I had high hopes for baking the past ten days or so, but life gets in the way. I hate when that happens. I had a sixty page paper due last week, yes - sixty, then Justin's grandmother passed away so we high-tailed it to Pittsburgh after learning the dream house we put an offer on went to someone else. (Although after the viewing Uncle Bill and Aunt Cindy took us all out to Primanti Bros. for sandwiches and hello, best thing I've eaten in a long, long time.) So yes, it's been a bumpy ride.
But God is faithful and good and in control despite the surrounding madness. I believe that with all my heart. There were a few glimmers of happiness in the past week - we had our engagement pictures taken by an absolutely fabulous photographer and just the sneak peek makes me all teary. She is so talented and I am so blessed to be marrying an amazing man.
You should see the rest of 'em. My police officer is smokin'.
But hey, it's a new day, let's talk about scones! The older I get (and 24 is, like, super old), the more I love scones. I used to be a muffin girl (not in the ill-fitting pants way), but I'd never turn down a crumbly topped cinnamon streusel muffin or a vanilla muffin dotted with blueberries.

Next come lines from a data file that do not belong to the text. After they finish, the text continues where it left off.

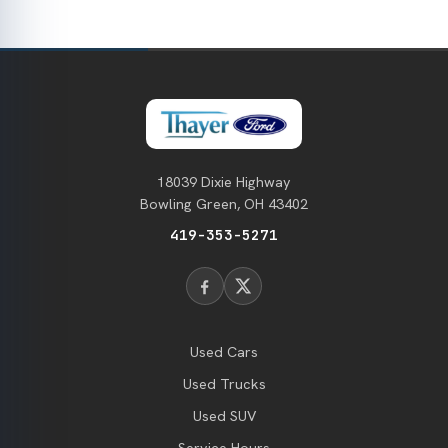
18039 Dixie Highway
Bowling Green, OH 43402
419-353-5271
Used Cars
Used Trucks
Used SUV
Service Hours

We all know that muffins are nothing more than bald cupcakes, and that works for me because frosting isn't my favorite thing.
But scones were always sort of foreign to me - there's a lot of bad scone recipes out there: some hard as hockey pucks and others like confused cupcakes, overly sweet and too fluffy. I think a good scone is complicated, sweet and salty, crisp but tender and never the sort of thing to send you into a diabetic coma first thing in the morning. I've given scones their fair share of attention around here, vanilla bean, black raspberry and apricot-walnut, but these just might be my new favorite.
I'm embarrassed to say that I've been sitting on this recipe for a long time. I received the book, The Perfect Finish, for review months ago and it got lost in the shuffle. Even then, I remembered this being the one recipe that really stuck out to me - tart-sweet apples roasted until they're dry on top and sticky underneath matched with sharp, rich cheddar cheese and baked into a lumpy, crusty triangle of a scone. Once you split it open, the cheddar is streaked through the woven crumb with splotches of jammy apple pockets throughout - every bite is a surprise, sometimes cheesy, sometimes apply, always delicious.
Don't be silly like me and wait until next autumn to bake these. Do it soon. October won't be here forever, and these encompass everything happy about the season. Sort of like this.
I ate these this morning with a cup of hot lemon tea, resting the scone over top my mug to warm it just a bit. It's a cheap trick but hey, it's not like I have an oven in my cubicle over here. These are best eaten warm just out of the oven but they will freeze beautifully and need only a gentle reheat in the oven to perk back up.
Apple & White Cheddar Scones
Adapted from The Perfect Finish
2 firm, tart apples, such as Granny Smith, Macoun, or Pippin (about 1 pound total)
1 1/2 cups all-purpose flour, plus additional for work surface
1/4 cup sugar, plus 1 to 1/2 tablespoons for sprinkling
1 1/2 teaspoons baking powder
1/2 teaspoon salt, plus additional for egg wash
6 tablespoons unsalted butter, chilled and cut into 1/2 inch cubes
1/2 cup sharp white Cheddar cheese, shredded
1/4 cup heavy cream
2 large eggs, at room temperature
To make the apple and white Cheddar cheese scones, position a rack in the center of the oven and preheat to 350°F (176°C). Line a baking sheet with parchment paper.
Peel, core, and slice each apple lengthwise into sixteenths. Place the slices in a single layer on the baking sheet. Bake the apples until they take on a little color and feel dry to the touch, about 20 minutes. Transfer the apples to a bowl and let cool. Leave the oven on.
Sift the flour, sugar, baking powder, and salt onto a piece of parchment or waxed paper and set aside.
Place the butter in the bowl of an electric mixer fitted with the paddle attachment. Add the apples, Cheddar cheese, cream, and 1 of the eggs. Sprinkle the flour mixture over the butter mixture and mix on low speed until the dough just comes together. Do not overmix.
Generously flour the work surface, place the scone dough on it, and sift a light layer of flour over the top. Use a rolling pin to gently roll the dough into a 1 1/4 inch thick, 6-inch circle. Cut the circle into 6 wedges (2 1/2 inches wide at their outer edge) and transfer the wedges to the baking sheet, leaving at least 2 inches between each scone.
In a small bowl, beat the remaining egg with a pinch of salt. Brush the apple scones with the egg wash and sprinkle with the remaining 1 1/2 tablespoons of sugar. Bake on the center rack until firm and golden, about 30 minutes. With a spatula, lift the scones onto a wire rack to cool for 10 minutes, then serve warm.